_WORK REQUIRED_
In the entries below, begin at the line that has "zaisťuje optimálnu ochranu", stop after the line that has "Le Béjart Ballet Lausanne à la salle", and output those lines exactly with no pictures.

_INFORMATION SHOWN_
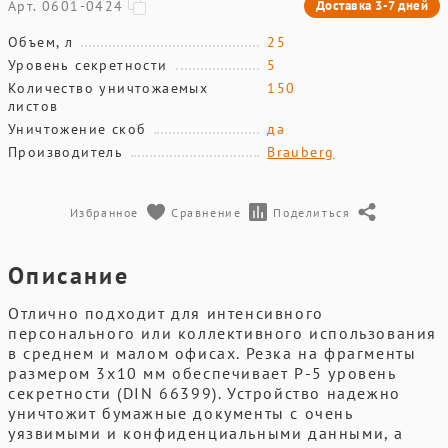
Арт. 0601-0424
Доставка 3-7 дней
Объем, л
25
Уровень секретности
5
Количество уничтожаемых
150
листов
Уничтожение скоб
да
Производитель
Brauberg
Избранное
Сравнение
Поделиться
Описание
Отлично подходит для интенсивного
персонального или коллективного использования
в среднем и малом офисах. Резка на фрагменты
размером 3x10 мм обеспечивает P-5 уровень
секретности (DIN 66399). Устройство надежно
уничтожит бумажные документы с очень
уязвимыми и конфиденциальными данными, а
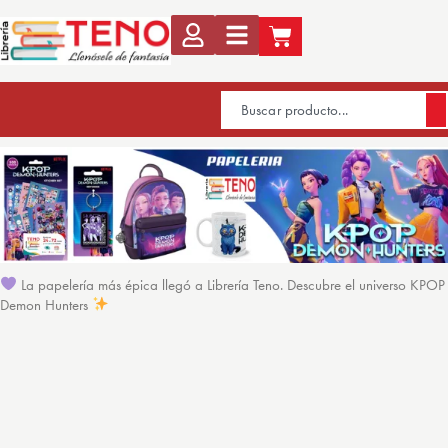
La papelería más épica llegó a Librería Teno. Descubre el universo KPOP
Demon Hunters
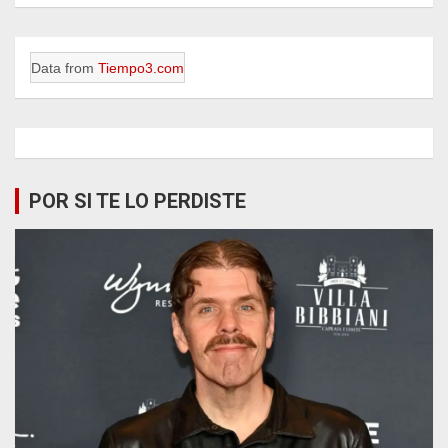
Data from
Tiempo3.com
POR SI TE LO PERDISTE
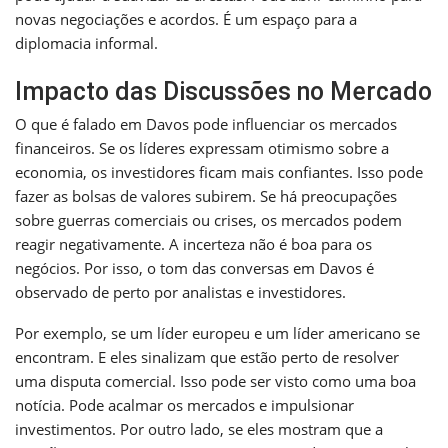
novas negociações e acordos. É um espaço para a
diplomacia informal.
Impacto das Discussões no Mercado
O que é falado em Davos pode influenciar os mercados
financeiros. Se os líderes expressam otimismo sobre a
economia, os investidores ficam mais confiantes. Isso pode
fazer as bolsas de valores subirem. Se há preocupações
sobre guerras comerciais ou crises, os mercados podem
reagir negativamente. A incerteza não é boa para os
negócios. Por isso, o tom das conversas em Davos é
observado de perto por analistas e investidores.
Por exemplo, se um líder europeu e um líder americano se
encontram. E eles sinalizam que estão perto de resolver
uma disputa comercial. Isso pode ser visto como uma boa
notícia. Pode acalmar os mercados e impulsionar
investimentos. Por outro lado, se eles mostram que a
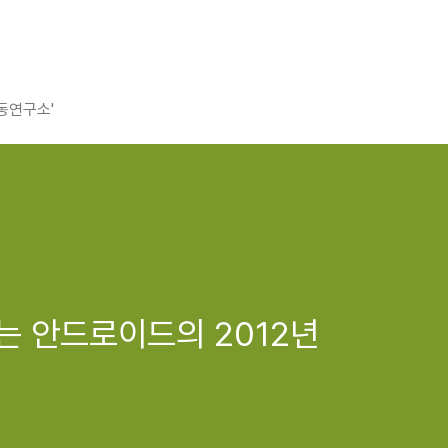
평동연구소'
는 안드로이드의 2012년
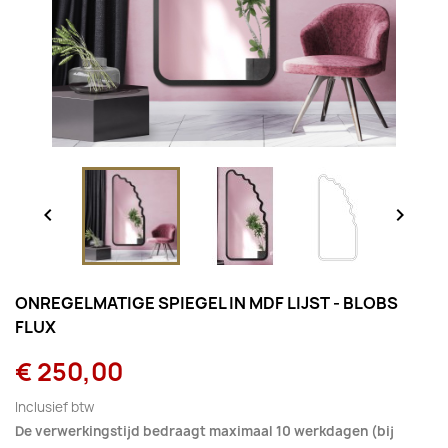


ONREGELMATIGE SPIEGEL IN MDF LIJST - BLOBS
FLUX
€ 250,00
Inclusief btw
De verwerkingstijd bedraagt maximaal 10 werkdagen (bij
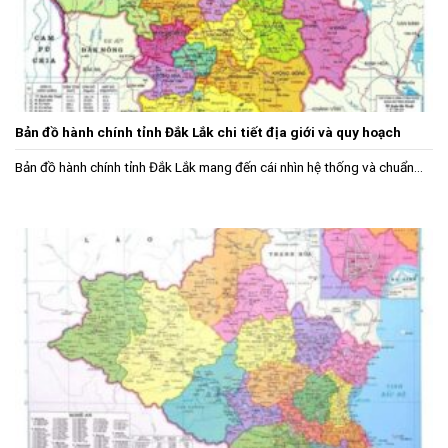
Bản đồ hành chính tỉnh Đắk Lắk chi tiết địa giới và quy hoạch
Bản đồ hành chính tỉnh Đắk Lắk mang đến cái nhìn hệ thống và chuẩn...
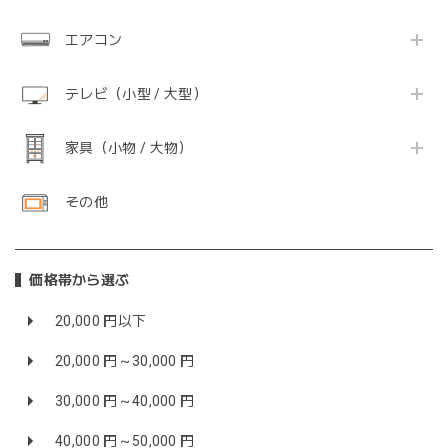
エアコン
テレビ（小型 / 大型）
家具（小物 / 大物）
その他
価格帯から選ぶ
20,000 円以下
20,000 円～30,000 円
30,000 円～40,000 円
40,000 円～50,000 円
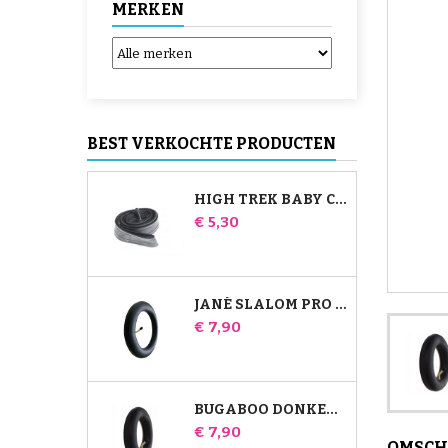
MERKEN
BEST VERKOCHTE PRODUCTEN
HIGH TREK BABY COMFORT BINNENBAND
Prijs
€ 5,30
JANÉ SLALOM PRO EN POWERTWIN KINDERWAGEN BINNENBAND
Prijs
€ 7,90
BUGABOO DONKEY KINDERWAGEN LUCHTKAMER VOOR
Prijs
€ 7,90
OMSCH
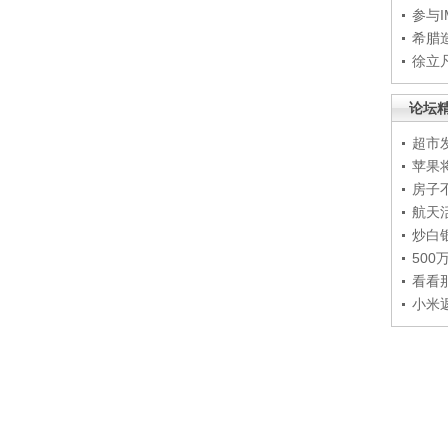
参与
希腊
徐立
论坛
超市
苹果
房子
航天
炒白
50
看看
小米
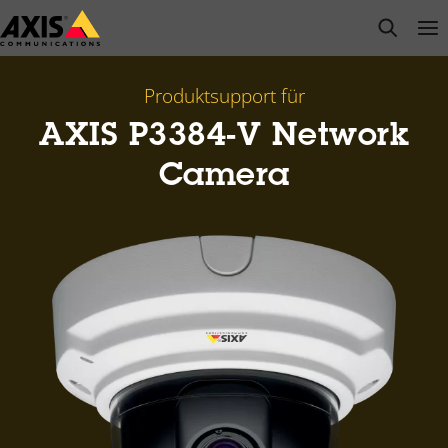
Zum
open s
Op
Clo
Hauptinhalt
springen
Produktsupport für
AXIS P3384-V Network
Camera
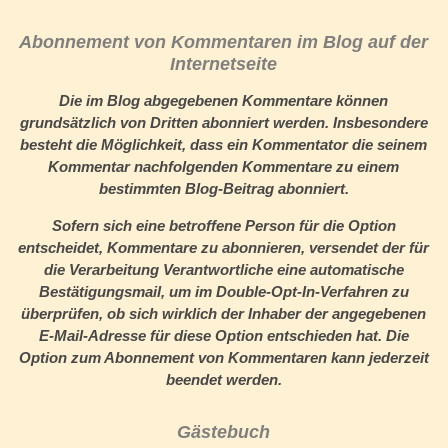
Abonnement von Kommentaren im Blog auf der
Internetseite
Die im Blog abgegebenen Kommentare können
grundsätzlich von Dritten abonniert werden. Insbesondere
besteht die Möglichkeit, dass ein Kommentator die seinem
Kommentar nachfolgenden Kommentare zu einem
bestimmten Blog-Beitrag abonniert.
Sofern sich eine betroffene Person für die Option
entscheidet, Kommentare zu abonnieren, versendet der für
die Verarbeitung Verantwortliche eine automatische
Bestätigungsmail, um im Double-Opt-In-Verfahren zu
überprüfen, ob sich wirklich der Inhaber der angegebenen
E-Mail-Adresse für diese Option entschieden hat. Die
Option zum Abonnement von Kommentaren kann jederzeit
beendet werden.
Gästebuch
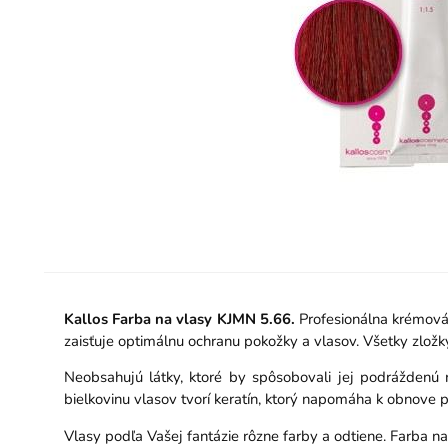
Kallos Farba na vlasy KJMN 5.66.
Profesionálna krémová 
zaisťuje optimálnu ochranu pokožky a vlasov. Všetky zložk
Neobsahujú látky, ktoré by spôsobovali jej podráždenú 
bielkovinu vlasov tvorí keratín, ktorý napomáha k obnove 
Vlasy podľa Vašej fantázie rôzne farby a odtiene. Farba na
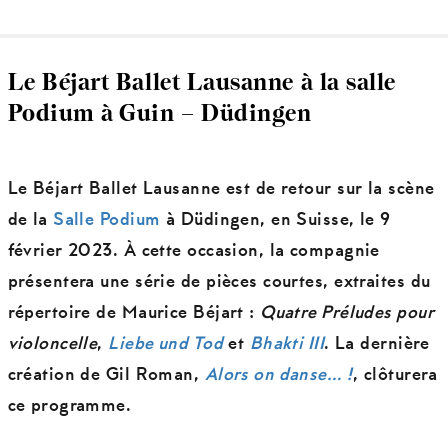
Le Béjart Ballet Lausanne à la salle
Podium à Guin – Düdingen
Le Béjart Ballet Lausanne est de retour sur la scène
de la
Salle Podium
à Düdingen, en Suisse, le 9
février 2023. À cette occasion, la compagnie
présentera une série de pièces courtes, extraites du
répertoire de Maurice Béjart :
Quatre Préludes pour
violoncelle
,
Liebe und Tod
et
Bhakti III
. La dernière
création de Gil Roman,
Alors on danse… !
, clôturera
ce programme.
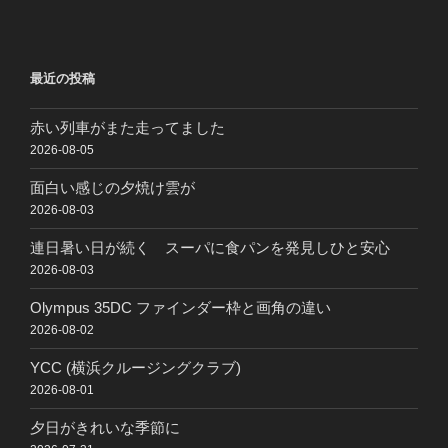
最近の投稿
赤い列車がまた走ってました
2026-08-05
面白い感じの夕焼け雲が
2026-08-03
連日暑い日が続く スーパに食パンを発見しひと安心
2026-08-03
Olympus 35DC ファインダー枠と画角の違い
2026-08-02
YCC (横浜クルージングクラブ)
2026-08-01
夕日がきれいな季節に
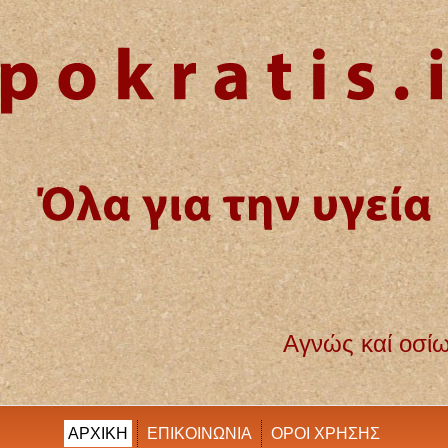
γνώς καί οσίως διατηρήσω βίον τόν εμόν 
ΑΡΧΙΚΗ
ΕΠΙΚΟΙΝΩΝΙΑ
ΟΡΟΙ ΧΡΗΣΗΣ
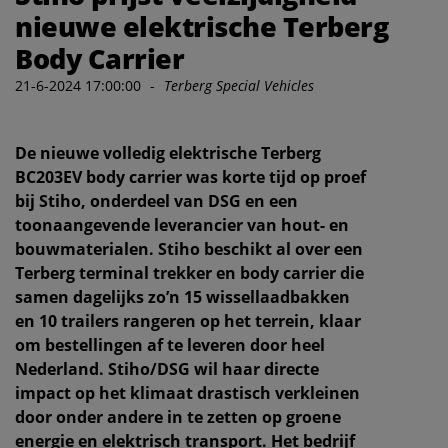
nieuwe elektrische Terberg
Body Carrier
21-6-2024 17:00:00
-
Terberg Special Vehicles
De nieuwe volledig elektrische Terberg
BC203EV body carrier was korte tijd op proef
bij Stiho, onderdeel van DSG en een
toonaangevende leverancier van hout- en
bouwmaterialen. Stiho beschikt al over een
Terberg terminal trekker en body carrier die
samen dagelijks zo’n 15 wissellaadbakken
en 10 trailers rangeren op het terrein, klaar
om bestellingen af te leveren door heel
Nederland. Stiho/DSG wil haar directe
impact op het klimaat drastisch verkleinen
door onder andere in te zetten op groene
energie en elektrisch transport. Het bedrijf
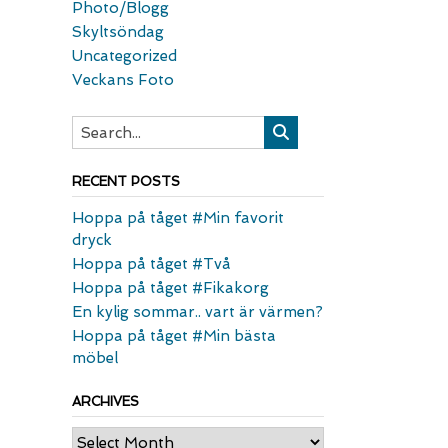
Photo/Blogg
Skyltsöndag
Uncategorized
Veckans Foto
RECENT POSTS
Hoppa på tåget #Min favorit
dryck
Hoppa på tåget #Två
Hoppa på tåget #Fikakorg
En kylig sommar.. vart är värmen?
Hoppa på tåget #Min bästa
möbel
ARCHIVES
Archives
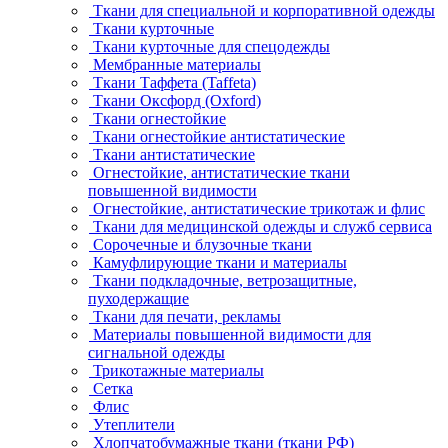
Ткани для специальной и корпоративной одежды
Ткани курточные
Ткани курточные для спецодежды
Мембранные материалы
Ткани Таффета (Taffeta)
Ткани Оксфорд (Oxford)
Ткани огнестойкие
Ткани огнестойкие антистатические
Ткани антистатические
Огнестойкие, антистатические ткани
повышенной видимости
Огнестойкие, антистатические трикотаж и флис
Ткани для медицинской одежды и служб сервиса
Сорочечные и блузочные ткани
Камуфлирующие ткани и материалы
Ткани подкладочные, ветрозащитные,
пуходержащие
Ткани для печати, рекламы
Материалы повышенной видимости для
сигнальной одежды
Трикотажные материалы
Сетка
Флис
Утеплители
Хлопчатобумажные ткани (ткани РФ)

_WRITTEN SOLUTION_
zaisťuje optimálnu ochranu pokožky a vlasov. Všetky zložk
Neobsahujú látky, ktoré by spôsobovali jej podráždenú 
bielkovinu vlasov tvorí keratín, ktorý napomáha k obnove 
Vlasy podľa Vašej fantázie rôzne farby a odtiene. Farba na
Le Béjart Ballet Lausanne à la salle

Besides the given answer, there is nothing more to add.